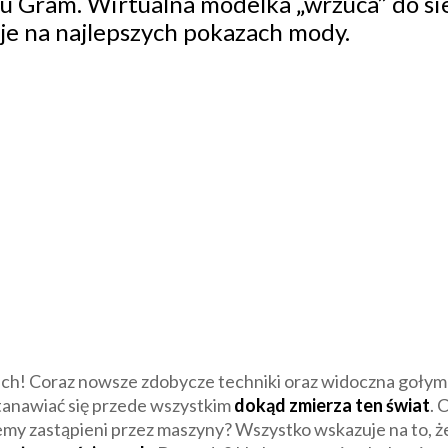
 Gram. Wirtualna modelka „wrzuca” do siec
 je na najlepszych pokazach mody.
ich! Coraz nowsze zdobycze techniki oraz widoczna gołym 
tanawiać się przede wszystkim
dokąd zmierza ten świat
. 
emy zastąpieni przez maszyny? Wszystko wskazuje na to, ż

■ Exercise ■
Give back the records exactly, minus any pictures.

■ Answer section ■
 Gram. Wirtualna modelka „wrzuca” do siec
 je na najlepszych pokazach mody.
ich! Coraz nowsze zdobycze techniki oraz widoczna gołym 
tanawiać się przede wszystkim
dokąd zmierza ten świat
. 
emy zastąpieni przez maszyny? Wszystko wskazuje na to, ż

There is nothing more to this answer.